2. Iran trains and provides weapons to the Houthis

Iran provides substantial military support to the Houthis, including drones, cruise missiles, and ballistic missiles, which the Houthis have used to attack commercial vessels in the Red Sea as well as other targets. Further, Iran’s Islamic Revolutionary Guard Corps (IRGC) Quds Force both trains the group and provides it weapons smuggled via land and sea. The U.S. Navy has periodically seized Iranian-made weapons in transit. “It is clear that Iran continues shipment of advanced lethal aid to the Houthis,” Gen. Michael Erik Kurilla, commander of U.S. Central Command (CENTCOM), said on January 16, 2024, after U.S. naval forces seized Iranian-made ballistic and cruise missile components.

3. The Houthis have repeatedly attacked Gulf partners and the U.S. military

Between 2015 and 2021, the Houthis fired 430 ballistic missiles and deployed 851 armed drones at Saudi targets. In 2019, a Houthi missile reportedly injured 29 people at Abha International Airport in southwestern Saudi Arabia, and in 2022, a Houthi drone struck Abu Dhabi International Airport. The Houthis have struck other critical infrastructure, including Saudi energy facilities. In 2016, anti-ship cruise missiles were fired at the USS Mason while operating in international waters near Yemen. On January 14, 2024, an anti-ship cruise missile fired towards the USS Laboon from Yemen was shot down by a U.S. fighter aircraft.

4. The Houthis are explicitly anti-American and antisemitic

The Houthis’ official slogan is a clear expression of their core principles and goals: “Allah is the greatest, death to America, death to Israel, curse the Jews, victory to Islam.” Houthi leader Abdel Malik Baddredine al-Houthi promised on March 23, 2018, “If there is a new war with Israel, we will not hesitate to send the fighters.” Several weeks after the October 7 attack by Hamas on Israel, Houthi spokesperson Yahya Saree declared the group had launched “a large number of ballistic and winged missiles” at the “Israeli enemy.”

 5. The U.S. revoked the Houthis’ FTO designation in 2021 then partially restored sanctions in 2024

The Trump administration designated the Houthis as a Foreign Terrorist Organization (FTO) in January 2021, stating, “The designations are intended to hold [the Houthi movement] accountable for its terrorist acts, including cross-border attacks threatening civilian populations, infrastructure, and commercial shipping” and “to advance efforts to achieve a peaceful, sovereign, and united Yemen that is both free from Iranian interference and at peace with its neighbors.” However, the Biden administration subsequently delisted the Houthis weeks later, purportedly to ease the delivery of humanitarian assistance to Yemenis.

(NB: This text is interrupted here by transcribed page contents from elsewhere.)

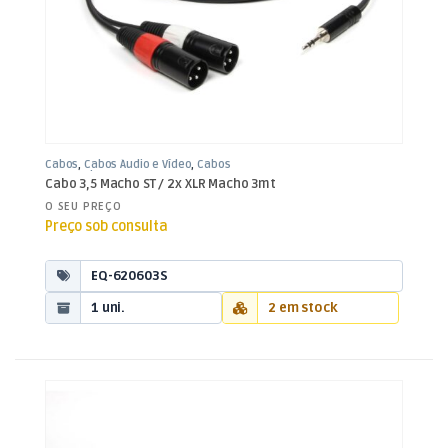
Cabos
,
Cabos Áudio e Vídeo
,
Cabos
XLR / Jack 3,5mm
Cabo 3,5 Macho ST / 2x XLR Macho 3mt
O SEU PREÇO
Preço sob consulta
EQ-620603S
1 uni.
2 em stock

Notably, the Houthis have a track record of stealing aid from Yemen’s starving and impoverished population. On January 17, 2024, the Biden administration reversed itself, designating the Houthis as a Specially Designated Global Terrorist (SDGT) group but limiting the impact by not relisting them as an FTO and delaying implementation.

6. The Houthis have repeatedly targeted Israel since October 7

Saudi Arabia and the USS Carney guided missile destroyer shot down at least four land-attack cruise missiles and several drones that appeared to be launched at Israel by the Houthis on October 19. Two Houthi drones potentially targeting Israel fell short in Egypt, injuring six people on October 27. An aerial threat was destroyed by Israeli fighters and a surface-to-surface missile launched from the Red Sea region was shot down for the first time by Israel’s Arrow aerial defense system on October 31. The Houthis have continued to launch attacks towards southern Israel, including on December 26 when the Israeli Air Force intercepted a hostile aerial target headed towards the Jewish state.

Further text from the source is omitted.